DATA LISTING:
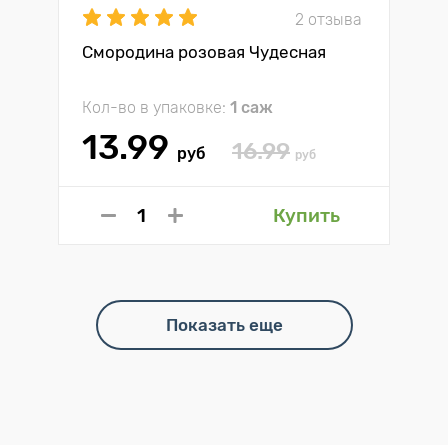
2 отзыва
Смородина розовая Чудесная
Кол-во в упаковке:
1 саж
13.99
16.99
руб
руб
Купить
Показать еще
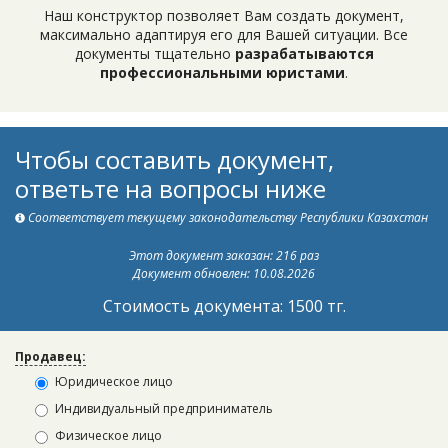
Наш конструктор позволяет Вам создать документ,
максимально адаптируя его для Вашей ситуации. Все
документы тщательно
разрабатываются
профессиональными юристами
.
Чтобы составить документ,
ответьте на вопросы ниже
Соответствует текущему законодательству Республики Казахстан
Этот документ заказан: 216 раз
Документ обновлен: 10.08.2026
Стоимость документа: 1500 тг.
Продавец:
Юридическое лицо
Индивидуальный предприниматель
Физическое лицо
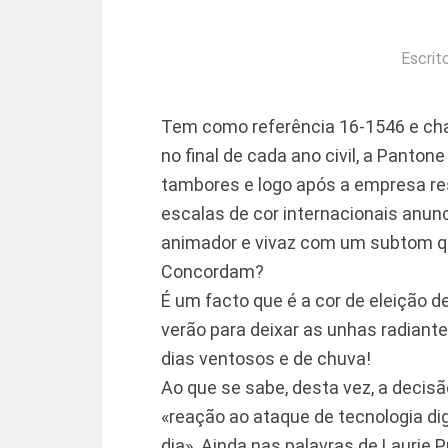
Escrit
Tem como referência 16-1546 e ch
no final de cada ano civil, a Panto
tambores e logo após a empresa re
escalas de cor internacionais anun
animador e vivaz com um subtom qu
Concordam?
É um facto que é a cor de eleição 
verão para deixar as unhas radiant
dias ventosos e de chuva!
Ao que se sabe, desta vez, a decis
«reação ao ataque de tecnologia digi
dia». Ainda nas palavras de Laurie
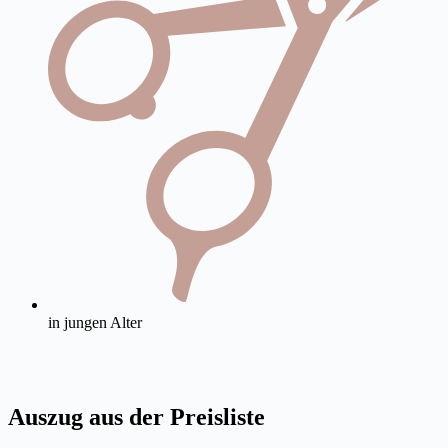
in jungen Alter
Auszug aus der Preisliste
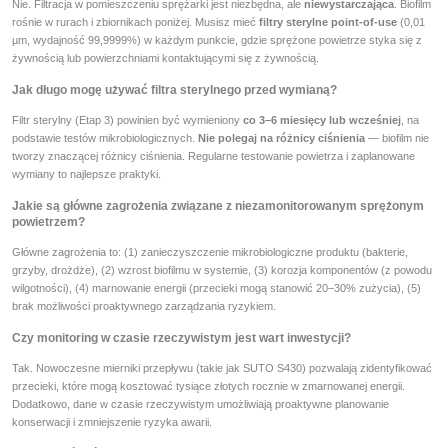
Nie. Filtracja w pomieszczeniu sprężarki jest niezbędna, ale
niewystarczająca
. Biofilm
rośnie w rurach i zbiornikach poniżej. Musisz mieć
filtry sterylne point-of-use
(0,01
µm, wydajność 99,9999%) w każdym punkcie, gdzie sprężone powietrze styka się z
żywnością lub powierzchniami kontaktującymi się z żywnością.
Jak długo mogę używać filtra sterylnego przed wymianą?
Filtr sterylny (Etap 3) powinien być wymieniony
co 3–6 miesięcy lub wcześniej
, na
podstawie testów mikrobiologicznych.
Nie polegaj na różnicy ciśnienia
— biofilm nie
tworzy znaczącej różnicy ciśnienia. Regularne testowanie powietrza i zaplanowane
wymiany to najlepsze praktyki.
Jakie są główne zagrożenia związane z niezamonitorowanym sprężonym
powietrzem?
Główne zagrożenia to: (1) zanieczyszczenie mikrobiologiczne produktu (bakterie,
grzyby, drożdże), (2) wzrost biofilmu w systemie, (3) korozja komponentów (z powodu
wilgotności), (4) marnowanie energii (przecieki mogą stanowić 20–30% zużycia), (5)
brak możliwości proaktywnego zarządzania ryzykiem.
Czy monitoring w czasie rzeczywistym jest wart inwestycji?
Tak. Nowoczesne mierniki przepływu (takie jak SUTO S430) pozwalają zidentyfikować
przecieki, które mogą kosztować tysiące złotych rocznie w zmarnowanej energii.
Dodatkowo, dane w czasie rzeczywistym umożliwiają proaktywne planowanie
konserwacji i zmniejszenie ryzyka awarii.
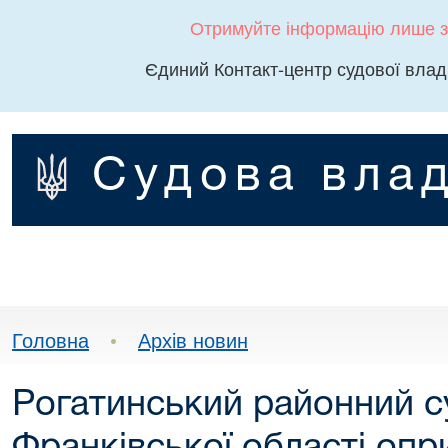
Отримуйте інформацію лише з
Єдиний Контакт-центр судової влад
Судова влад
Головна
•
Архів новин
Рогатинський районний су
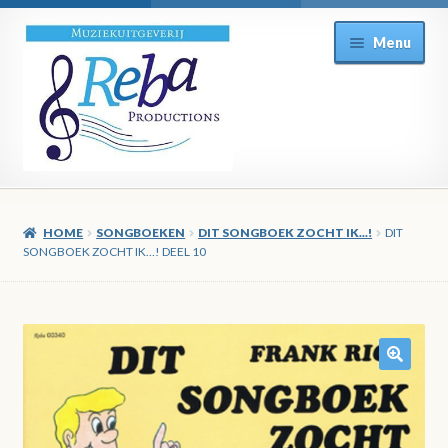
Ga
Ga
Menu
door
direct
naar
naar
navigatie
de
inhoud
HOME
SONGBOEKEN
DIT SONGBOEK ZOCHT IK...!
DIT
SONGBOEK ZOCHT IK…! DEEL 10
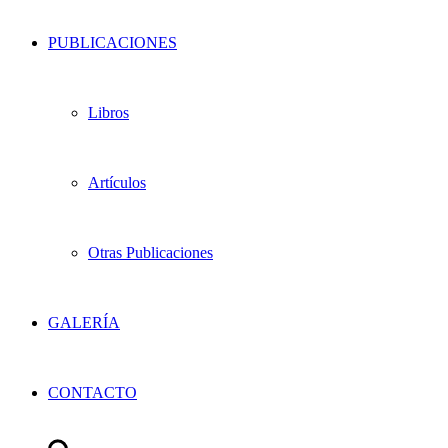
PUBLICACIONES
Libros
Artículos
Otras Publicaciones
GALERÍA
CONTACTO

WORK REQUIRED:
Copy each line above where the string "влад" occurs.

OUTPUT FOR THIS TASK:
Єдиний Контакт-центр судової влад
Судова влад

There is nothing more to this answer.